Dataset items
-- -- --
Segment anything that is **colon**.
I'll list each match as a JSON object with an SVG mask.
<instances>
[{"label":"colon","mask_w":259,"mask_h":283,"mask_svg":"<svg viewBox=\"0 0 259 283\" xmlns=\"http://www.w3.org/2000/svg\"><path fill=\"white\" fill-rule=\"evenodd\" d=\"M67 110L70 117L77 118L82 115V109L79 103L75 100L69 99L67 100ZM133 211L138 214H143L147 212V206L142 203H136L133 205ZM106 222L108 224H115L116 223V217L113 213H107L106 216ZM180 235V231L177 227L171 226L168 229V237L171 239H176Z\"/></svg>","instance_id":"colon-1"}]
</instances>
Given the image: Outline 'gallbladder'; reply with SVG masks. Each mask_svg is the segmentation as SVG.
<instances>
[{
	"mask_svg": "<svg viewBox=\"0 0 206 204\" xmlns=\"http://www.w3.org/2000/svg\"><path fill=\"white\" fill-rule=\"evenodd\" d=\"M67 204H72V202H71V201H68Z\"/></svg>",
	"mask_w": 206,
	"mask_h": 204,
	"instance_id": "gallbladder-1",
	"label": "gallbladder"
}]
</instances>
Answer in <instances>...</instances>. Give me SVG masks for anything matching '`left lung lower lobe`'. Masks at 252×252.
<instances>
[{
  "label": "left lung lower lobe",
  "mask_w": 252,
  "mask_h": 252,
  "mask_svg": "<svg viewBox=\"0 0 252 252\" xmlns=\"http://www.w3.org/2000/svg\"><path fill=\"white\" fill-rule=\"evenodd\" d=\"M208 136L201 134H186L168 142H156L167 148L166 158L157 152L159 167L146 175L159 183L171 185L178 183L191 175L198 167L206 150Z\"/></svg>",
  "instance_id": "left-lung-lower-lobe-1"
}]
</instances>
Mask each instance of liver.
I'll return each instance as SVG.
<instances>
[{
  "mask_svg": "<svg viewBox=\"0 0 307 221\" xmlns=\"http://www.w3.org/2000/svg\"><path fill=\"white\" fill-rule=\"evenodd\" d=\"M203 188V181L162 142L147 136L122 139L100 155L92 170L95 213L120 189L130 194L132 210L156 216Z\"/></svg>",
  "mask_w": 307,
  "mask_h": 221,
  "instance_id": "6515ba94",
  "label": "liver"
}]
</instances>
-- -- --
- _YOUR TASK_
Copy the data above in full, character for character.

- _TASK SOLUTION_
Segment anything that is **colon**.
I'll list each match as a JSON object with an SVG mask.
<instances>
[{"label":"colon","mask_w":259,"mask_h":283,"mask_svg":"<svg viewBox=\"0 0 259 283\" xmlns=\"http://www.w3.org/2000/svg\"><path fill=\"white\" fill-rule=\"evenodd\" d=\"M67 110L70 117L77 118L82 115V109L79 103L75 100L69 99L67 100ZM133 211L138 214H143L147 212V206L142 203H136L133 205ZM106 222L108 224H115L116 223V217L113 213H107L106 216ZM180 235V231L177 227L171 226L168 229V237L171 239H176Z\"/></svg>","instance_id":"colon-1"}]
</instances>
Given the image: Outline 'gallbladder'; reply with SVG masks. Each mask_svg is the segmentation as SVG.
<instances>
[{
	"mask_svg": "<svg viewBox=\"0 0 206 204\" xmlns=\"http://www.w3.org/2000/svg\"><path fill=\"white\" fill-rule=\"evenodd\" d=\"M67 204H72V202H71V201H68Z\"/></svg>",
	"mask_w": 206,
	"mask_h": 204,
	"instance_id": "gallbladder-1",
	"label": "gallbladder"
}]
</instances>
Answer in <instances>...</instances>. Give me SVG masks for anything matching '`left lung lower lobe`'. Masks at 252×252.
<instances>
[{
  "label": "left lung lower lobe",
  "mask_w": 252,
  "mask_h": 252,
  "mask_svg": "<svg viewBox=\"0 0 252 252\" xmlns=\"http://www.w3.org/2000/svg\"><path fill=\"white\" fill-rule=\"evenodd\" d=\"M208 136L201 134H186L168 142H156L167 148L166 158L157 152L159 167L146 175L159 183L171 185L178 183L191 175L198 167L206 150Z\"/></svg>",
  "instance_id": "left-lung-lower-lobe-1"
}]
</instances>
Mask each instance of liver.
I'll return each instance as SVG.
<instances>
[{
  "mask_svg": "<svg viewBox=\"0 0 307 221\" xmlns=\"http://www.w3.org/2000/svg\"><path fill=\"white\" fill-rule=\"evenodd\" d=\"M203 188V181L162 142L147 136L122 139L100 155L92 170L95 213L120 189L130 194L132 210L156 216Z\"/></svg>",
  "mask_w": 307,
  "mask_h": 221,
  "instance_id": "6515ba94",
  "label": "liver"
}]
</instances>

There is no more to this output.